### DATA EXCERPTS
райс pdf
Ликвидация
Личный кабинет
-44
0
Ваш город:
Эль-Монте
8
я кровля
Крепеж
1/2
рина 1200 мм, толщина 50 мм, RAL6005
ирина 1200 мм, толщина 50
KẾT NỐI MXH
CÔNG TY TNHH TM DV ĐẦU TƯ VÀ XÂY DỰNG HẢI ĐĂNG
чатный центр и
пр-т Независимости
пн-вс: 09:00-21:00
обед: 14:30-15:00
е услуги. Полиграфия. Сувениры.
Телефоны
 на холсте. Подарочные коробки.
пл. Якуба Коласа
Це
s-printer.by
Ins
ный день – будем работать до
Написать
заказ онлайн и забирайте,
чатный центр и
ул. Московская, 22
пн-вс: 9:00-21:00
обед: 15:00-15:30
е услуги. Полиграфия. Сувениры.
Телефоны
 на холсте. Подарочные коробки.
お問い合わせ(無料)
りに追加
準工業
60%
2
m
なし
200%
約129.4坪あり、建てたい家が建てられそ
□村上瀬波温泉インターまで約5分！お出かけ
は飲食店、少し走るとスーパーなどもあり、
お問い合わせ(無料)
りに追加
######
### DATA EXCERPTS
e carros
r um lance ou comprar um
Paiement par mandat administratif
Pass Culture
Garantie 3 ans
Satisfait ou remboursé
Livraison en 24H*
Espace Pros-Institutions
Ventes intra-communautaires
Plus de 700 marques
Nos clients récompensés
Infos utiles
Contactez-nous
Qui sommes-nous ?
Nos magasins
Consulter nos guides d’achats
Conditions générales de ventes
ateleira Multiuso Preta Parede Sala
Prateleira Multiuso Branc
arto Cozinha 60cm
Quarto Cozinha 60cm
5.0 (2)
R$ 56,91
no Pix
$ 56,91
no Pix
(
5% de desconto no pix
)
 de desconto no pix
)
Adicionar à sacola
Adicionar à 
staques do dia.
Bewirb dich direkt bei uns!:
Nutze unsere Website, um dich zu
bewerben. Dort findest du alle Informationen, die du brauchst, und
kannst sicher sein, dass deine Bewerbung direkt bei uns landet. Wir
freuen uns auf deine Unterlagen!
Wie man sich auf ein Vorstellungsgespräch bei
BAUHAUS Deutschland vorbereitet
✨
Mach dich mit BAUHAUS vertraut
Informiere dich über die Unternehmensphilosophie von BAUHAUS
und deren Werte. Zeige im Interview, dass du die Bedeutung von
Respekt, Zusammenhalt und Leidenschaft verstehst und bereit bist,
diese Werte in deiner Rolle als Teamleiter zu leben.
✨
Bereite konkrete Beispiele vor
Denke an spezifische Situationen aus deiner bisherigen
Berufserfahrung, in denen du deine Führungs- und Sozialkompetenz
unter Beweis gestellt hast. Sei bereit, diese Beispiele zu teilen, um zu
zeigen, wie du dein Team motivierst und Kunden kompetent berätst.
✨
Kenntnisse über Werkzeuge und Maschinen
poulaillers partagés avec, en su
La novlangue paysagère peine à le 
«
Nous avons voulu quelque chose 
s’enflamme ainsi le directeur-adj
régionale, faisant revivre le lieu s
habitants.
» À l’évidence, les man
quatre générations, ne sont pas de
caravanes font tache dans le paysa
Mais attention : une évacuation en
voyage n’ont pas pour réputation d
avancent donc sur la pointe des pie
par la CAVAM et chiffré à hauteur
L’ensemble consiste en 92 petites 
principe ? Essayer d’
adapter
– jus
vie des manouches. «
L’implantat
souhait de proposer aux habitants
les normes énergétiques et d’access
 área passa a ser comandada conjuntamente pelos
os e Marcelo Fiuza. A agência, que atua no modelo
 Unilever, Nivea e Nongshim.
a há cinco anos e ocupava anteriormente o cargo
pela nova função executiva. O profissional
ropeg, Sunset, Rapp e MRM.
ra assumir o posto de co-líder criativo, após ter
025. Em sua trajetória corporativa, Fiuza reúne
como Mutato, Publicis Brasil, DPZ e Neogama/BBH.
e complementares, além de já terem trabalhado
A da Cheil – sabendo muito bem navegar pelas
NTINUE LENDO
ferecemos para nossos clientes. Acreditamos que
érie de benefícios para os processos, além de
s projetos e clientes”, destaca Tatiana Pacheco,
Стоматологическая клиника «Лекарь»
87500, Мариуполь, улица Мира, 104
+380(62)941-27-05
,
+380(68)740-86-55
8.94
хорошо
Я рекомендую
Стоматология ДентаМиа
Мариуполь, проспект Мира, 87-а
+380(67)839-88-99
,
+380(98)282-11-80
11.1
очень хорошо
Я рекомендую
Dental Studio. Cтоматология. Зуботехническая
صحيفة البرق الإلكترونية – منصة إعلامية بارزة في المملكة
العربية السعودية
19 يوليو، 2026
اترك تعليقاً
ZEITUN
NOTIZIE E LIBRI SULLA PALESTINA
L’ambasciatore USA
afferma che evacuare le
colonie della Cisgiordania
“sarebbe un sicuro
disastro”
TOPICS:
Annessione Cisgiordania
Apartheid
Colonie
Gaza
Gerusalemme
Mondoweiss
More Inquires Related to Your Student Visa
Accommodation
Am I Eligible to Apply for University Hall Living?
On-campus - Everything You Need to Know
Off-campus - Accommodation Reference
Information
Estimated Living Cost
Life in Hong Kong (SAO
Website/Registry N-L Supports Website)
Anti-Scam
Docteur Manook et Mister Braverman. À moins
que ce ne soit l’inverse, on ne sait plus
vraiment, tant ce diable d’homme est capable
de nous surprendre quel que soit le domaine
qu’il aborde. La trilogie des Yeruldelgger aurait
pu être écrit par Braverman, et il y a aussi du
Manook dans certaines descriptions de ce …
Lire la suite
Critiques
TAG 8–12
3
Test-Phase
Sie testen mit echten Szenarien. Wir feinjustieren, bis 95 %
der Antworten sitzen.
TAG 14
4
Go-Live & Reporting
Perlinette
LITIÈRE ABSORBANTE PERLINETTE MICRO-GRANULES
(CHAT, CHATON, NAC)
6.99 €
######
### DATA EXCERPTS
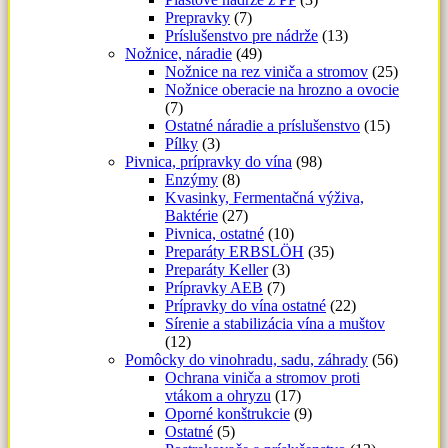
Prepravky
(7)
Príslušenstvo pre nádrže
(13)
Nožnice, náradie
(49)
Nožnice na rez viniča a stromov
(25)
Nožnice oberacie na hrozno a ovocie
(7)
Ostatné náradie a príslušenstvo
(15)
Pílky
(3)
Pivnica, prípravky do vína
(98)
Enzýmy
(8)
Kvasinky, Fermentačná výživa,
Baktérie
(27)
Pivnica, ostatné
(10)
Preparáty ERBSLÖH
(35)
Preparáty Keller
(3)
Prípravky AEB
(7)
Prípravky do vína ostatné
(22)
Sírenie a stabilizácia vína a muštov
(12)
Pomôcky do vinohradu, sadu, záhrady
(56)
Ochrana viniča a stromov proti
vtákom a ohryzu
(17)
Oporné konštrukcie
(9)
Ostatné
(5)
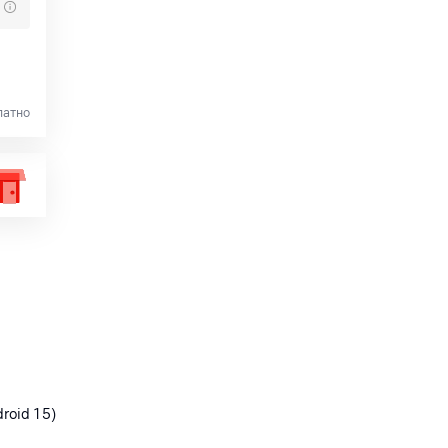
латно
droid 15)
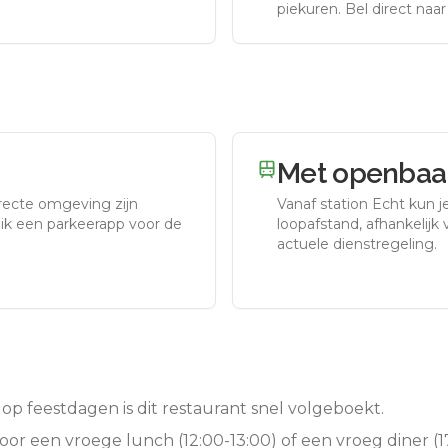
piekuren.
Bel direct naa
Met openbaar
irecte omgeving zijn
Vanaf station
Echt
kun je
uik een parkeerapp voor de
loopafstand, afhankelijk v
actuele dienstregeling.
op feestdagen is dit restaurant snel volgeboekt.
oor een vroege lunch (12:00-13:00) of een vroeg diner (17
######
== WHAT THE EXERCISE ASKS ==
Only the lines above from the line with "Conditions générales de ventes" to the line with "Denke an spezifische", those two lines included, should be reproduced exactly.

== ANSWER TO THE PROBLEM ==
Conditions générales de ventes
ateleira Multiuso Preta Parede Sala
Prateleira Multiuso Branc
arto Cozinha 60cm
Quarto Cozinha 60cm
5.0 (2)
R$ 56,91
no Pix
$ 56,91
no Pix
(
5% de desconto no pix
)
 de desconto no pix
)
Adicionar à sacola
Adicionar à 
staques do dia.
Bewirb dich direkt bei uns!:
Nutze unsere Website, um dich zu
bewerben. Dort findest du alle Informationen, die du brauchst, und
kannst sicher sein, dass deine Bewerbung direkt bei uns landet. Wir
freuen uns auf deine Unterlagen!
Wie man sich auf ein Vorstellungsgespräch bei
BAUHAUS Deutschland vorbereitet
✨
Mach dich mit BAUHAUS vertraut
Informiere dich über die Unternehmensphilosophie von BAUHAUS
und deren Werte. Zeige im Interview, dass du die Bedeutung von
Respekt, Zusammenhalt und Leidenschaft verstehst und bereit bist,
diese Werte in deiner Rolle als Teamleiter zu leben.
✨
Bereite konkrete Beispiele vor
Denke an spezifische Situationen aus deiner bisherigen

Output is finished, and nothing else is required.